OK, some misunderstandings ...
Your sister (the raging bitch) would not be committed, as no trained psychiatrist is going to sign the committment papers. You (the family) don’t get the final word. They don’t lock folks up on your say so. It is the careful consideration of doctors and judges.
My mother had committed no crime (only cuz they never caught her drinking and driving), but she was certainly a danger to herself and others. The shrinks concurred.
I don’t think we have enough facts yet to determine if your #2 is accurate or not.
Your fear of loners and the socially inept being locked up for no reason are unwarranted. It is VERY difficult to get someone committed against their will.
“Your fear of loners and the socially inept being locked up for no reason are unwarranted. It is VERY difficult to get someone committed against their will.”
I understand that, but you have been implying that this needs to change. How would you change the mental health system to make it easy to commit someone against their will without tamping on their constitutional rights? People all over are saying we need more laws and mental health needs to change. My point is I’d rather be free than allow a liberal shrink and/or a liberal judge be given the authority to send someone to the nut hut for their opinion (subjective or objective) that that person may commit a crime.

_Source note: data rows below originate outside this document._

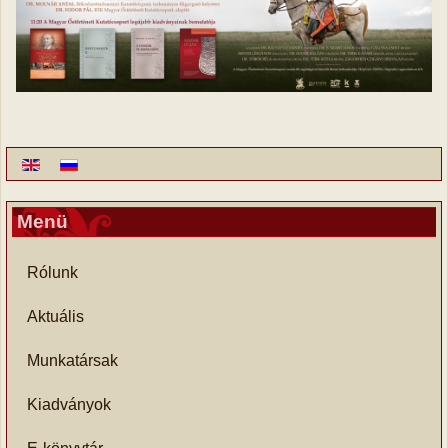
Menü
Rólunk
Aktuális
Munkatársak
Kiadványok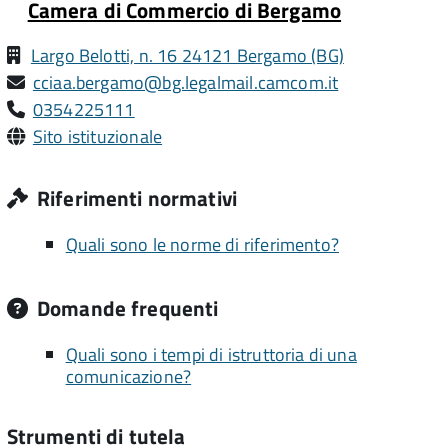
Camera di Commercio di Bergamo
Largo Belotti, n. 16 24121 Bergamo (BG)
cciaa.bergamo@bg.legalmail.camcom.it
0354225111
Sito istituzionale
Riferimenti normativi
Quali sono le norme di riferimento?
Domande frequenti
Quali sono i tempi di istruttoria di una
comunicazione?
Strumenti di tutela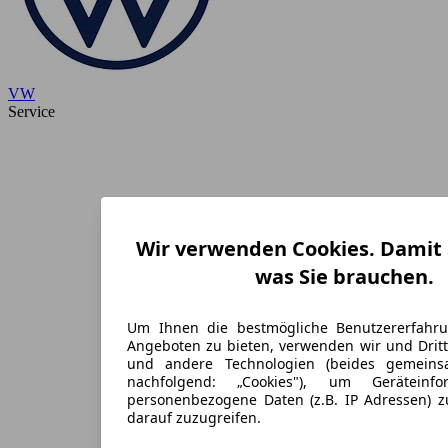
VW
Service
Wir verwenden Cookies. Damit S
was Sie brauchen.
Um Ihnen die bestmögliche Benutzererfahr
Angeboten zu bieten, verwenden wir und Dritt
und andere Technologien (beides gemein
nachfolgend: „Cookies"), um Geräteinf
personenbezogene Daten (z.B. IP Adressen) 
darauf zuzugreifen.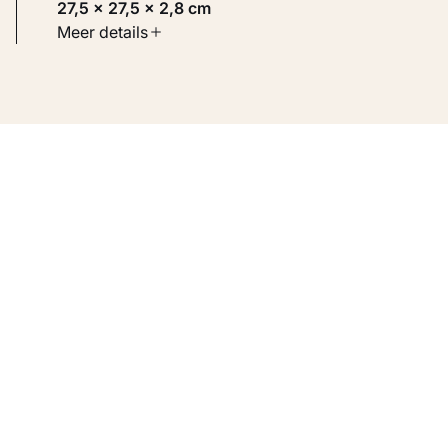
27,5 × 27,5 × 2,8 cm
Soort werk
Meer details
Toegepaste kunst
Inventarisnummer
KM 105.579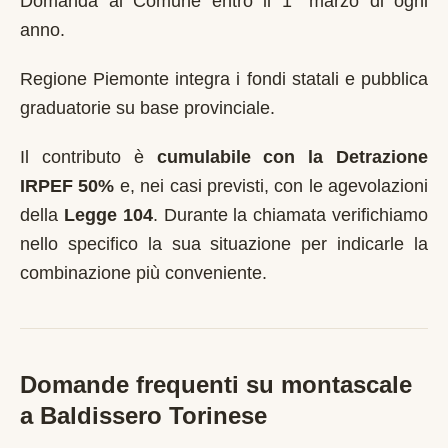
Domanda al Comune entro il 1° marzo di ogni
anno
.
Regione Piemonte integra i fondi statali e pubblica
graduatorie su base provinciale.
Il contributo è
cumulabile con la Detrazione
IRPEF 50%
e, nei casi previsti, con le agevolazioni
della
Legge 104
. Durante la chiamata verifichiamo
nello specifico la sua situazione per indicarle la
combinazione più conveniente.
Domande frequenti su montascale
a
Baldissero Torinese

I think you’ve misunderstood me, as I’ve not been suggesting that it should change to make it easier to commit someone against their will. I was responding to what I thought was your opinion that it’s already too easy.
As difficult and painful as it is, I’d have it no other way, frankly.
It was my job as a family member to “steal” mom’s car when it got too dangerous for her to drive (psychosis is not a good prescription for driving), and had she owned weapons, I’d have removed them as well. I didn’t need an external force to let me know what needed to be done, but in all honesty, we had to swim denial before we got to that point.
I guess we’re pretty much in agreement.